🤖 AI Summary
To address catastrophic forgetting in large language models (LLMs) during continual learning—where performance on previously learned tasks sharply degrades—this paper proposes the Orthogonal Adapter with budget-adaptive orthogonal subspaces (OA-Adapter), an end-to-end unified optimization framework. OA-Adapter jointly integrates dynamic bottleneck dimension adaptation and orthogonal subspace learning within a single training stage, departing from conventional multi-stage, decoupled paradigms. It enables layer- and task-granular dynamic allocation of parameter budgets and introduces a task-aware orthogonal constraint to explicitly mitigate inter-task interference. Evaluated on standard continual learning benchmarks, OA-Adapter achieves state-of-the-art accuracy while reducing parameter count by 58.5% compared to prior methods, substantially advancing the Pareto frontier of accuracy versus parameter efficiency.
📝 Abstract
Large language models (LLMs) often suffer from catastrophic forgetting in continual learning (CL) scenarios, where performance on previously learned tasks degrades severely while training on sequentially arriving tasks. Although pioneering CL approaches using orthogonal subspaces can mitigate task interference, they typically employ fixed budget allocation, neglecting the varying complexity across tasks and layers. Besides, recent budget-adaptive tuning methods for LLMs often adopt multi-stage paradigms that decouple optimization and budget allocation. Such decoupling results in potential misalignment, which hinders those approaches' practical application in CL scenarios. To address these limitations, we propose OA-Adapter, a novel parameter-efficient approach for continual learning in LLMs that unifies dynamic budget adaptation with orthogonal subspace learning in a single end-to-end training stage. Specifically, OA-Adapter introduces a dynamic bottleneck dimension adaptation mechanism that simultaneously allocates an efficient parameter budget and optimizes task objectives without misalignment.

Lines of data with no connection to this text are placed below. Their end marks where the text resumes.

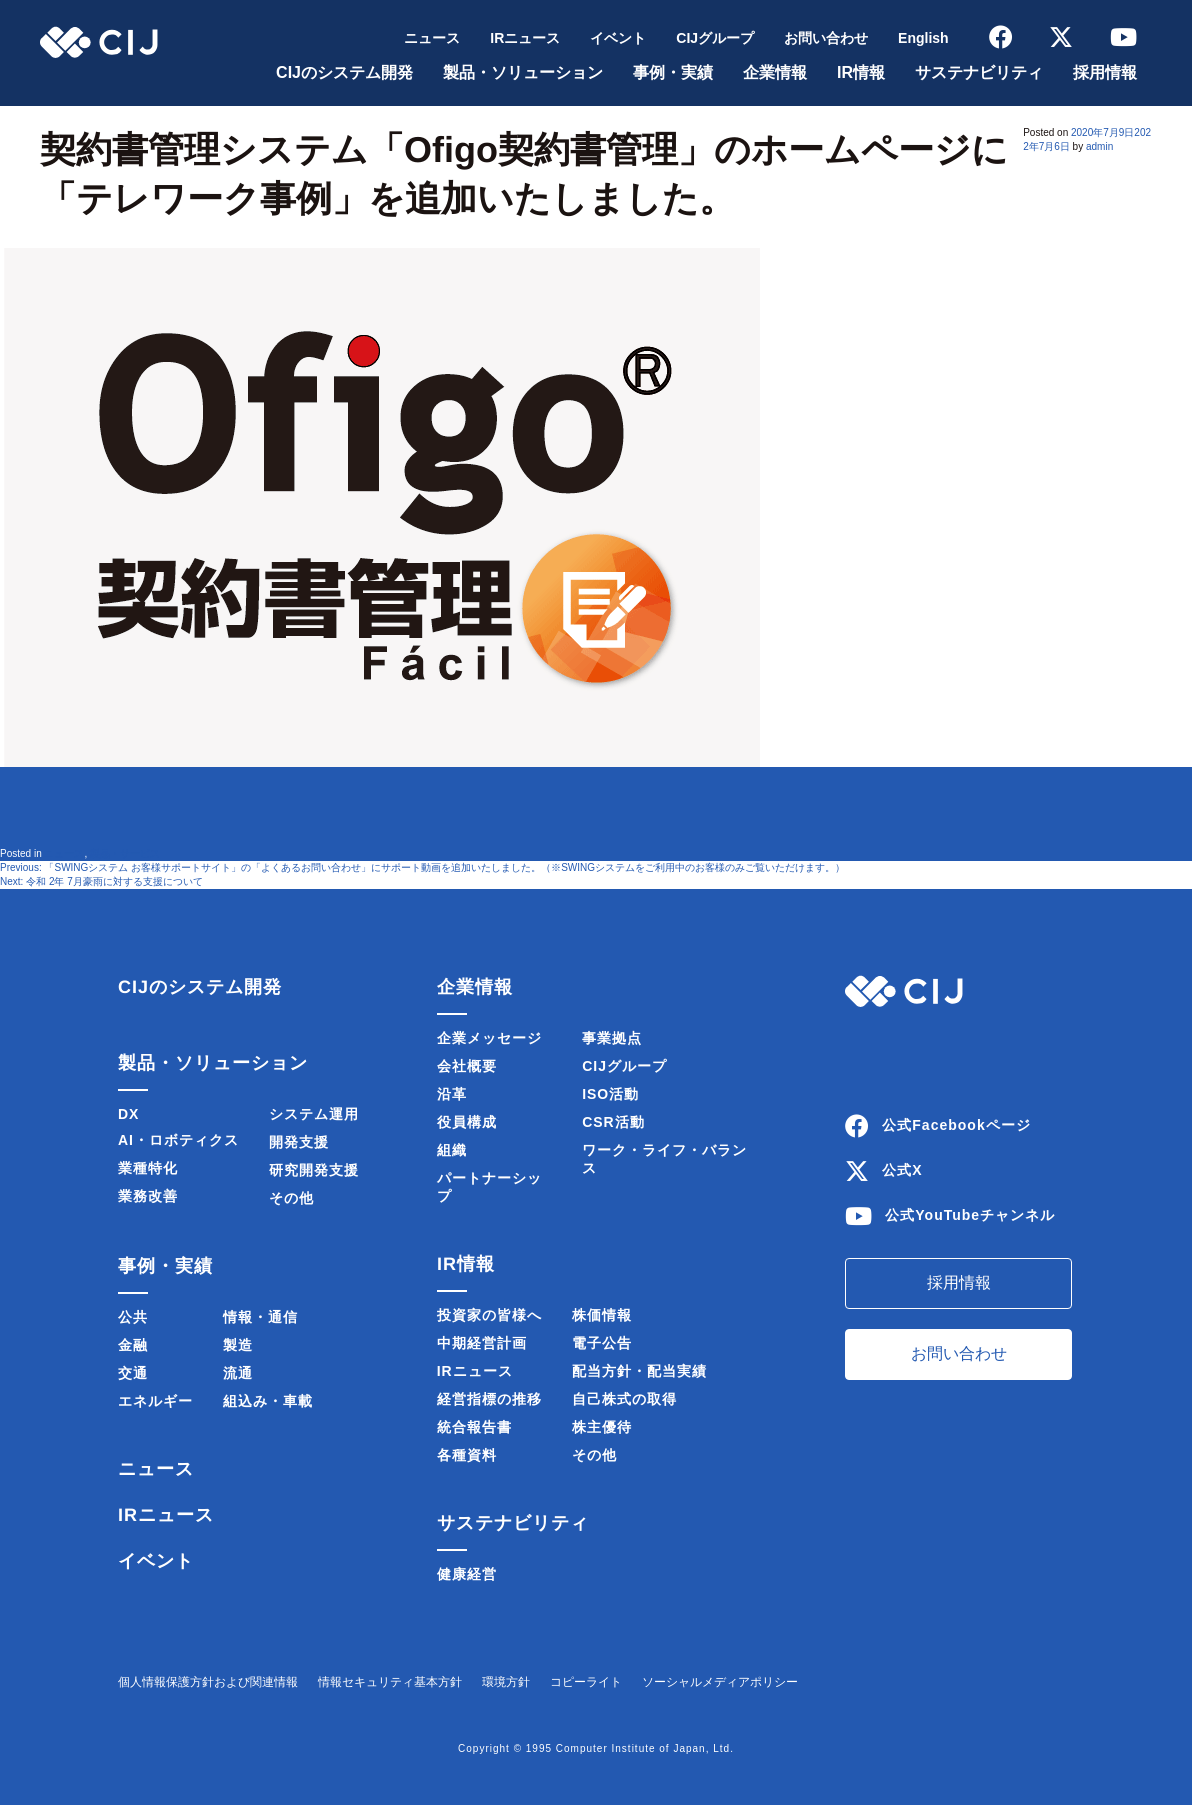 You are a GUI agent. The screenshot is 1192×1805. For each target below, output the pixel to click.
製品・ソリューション (523, 72)
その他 (291, 1198)
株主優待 (602, 1427)
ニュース (432, 38)
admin (1099, 146)
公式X (902, 1170)
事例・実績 (673, 72)
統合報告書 (474, 1427)
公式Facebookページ (956, 1125)
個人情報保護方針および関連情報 (208, 1682)
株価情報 (602, 1315)
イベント (618, 38)
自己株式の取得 (624, 1399)
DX (128, 1114)
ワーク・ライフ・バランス (664, 1159)
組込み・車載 (268, 1401)
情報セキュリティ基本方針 (390, 1682)
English (923, 38)
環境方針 (506, 1682)
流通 (238, 1373)
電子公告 (602, 1343)
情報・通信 (260, 1317)
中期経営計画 (482, 1343)
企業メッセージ (489, 1038)
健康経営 (467, 1574)
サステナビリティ (979, 72)
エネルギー (155, 1401)
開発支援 (299, 1142)
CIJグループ (715, 38)
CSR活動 (613, 1122)
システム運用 (314, 1114)
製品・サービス (125, 853)
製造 (238, 1345)
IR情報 (861, 72)
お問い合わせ (826, 38)
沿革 (452, 1094)
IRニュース (525, 38)
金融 (133, 1345)
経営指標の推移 (489, 1399)
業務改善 (148, 1196)
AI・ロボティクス (178, 1140)
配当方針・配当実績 (639, 1371)
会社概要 (467, 1066)
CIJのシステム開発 (344, 72)
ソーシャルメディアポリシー (720, 1682)
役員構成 (467, 1122)
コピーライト (586, 1682)
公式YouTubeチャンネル (970, 1215)
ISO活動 (610, 1094)
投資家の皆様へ (489, 1315)
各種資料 (467, 1455)
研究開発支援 (314, 1170)
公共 (133, 1317)
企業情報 (775, 72)
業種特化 (148, 1168)
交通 (133, 1373)
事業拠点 (612, 1038)
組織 (452, 1150)
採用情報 (1105, 72)
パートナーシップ (489, 1187)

To effectively preserve previously acquired knowledge while coordinating with the dynamic budget allocation, orthogonal constraints are applied specifically between the parameter subspace of the current task and the dynamically allocated parameter subspaces of historical tasks. Experimental results on continual learning benchmarks demonstrate that OA-Adapter outperforms state-of-the-art methods in both accuracy and parameter efficiency, achieving higher average accuracy while using 58.5% fewer parameters on the standard CL benchmark.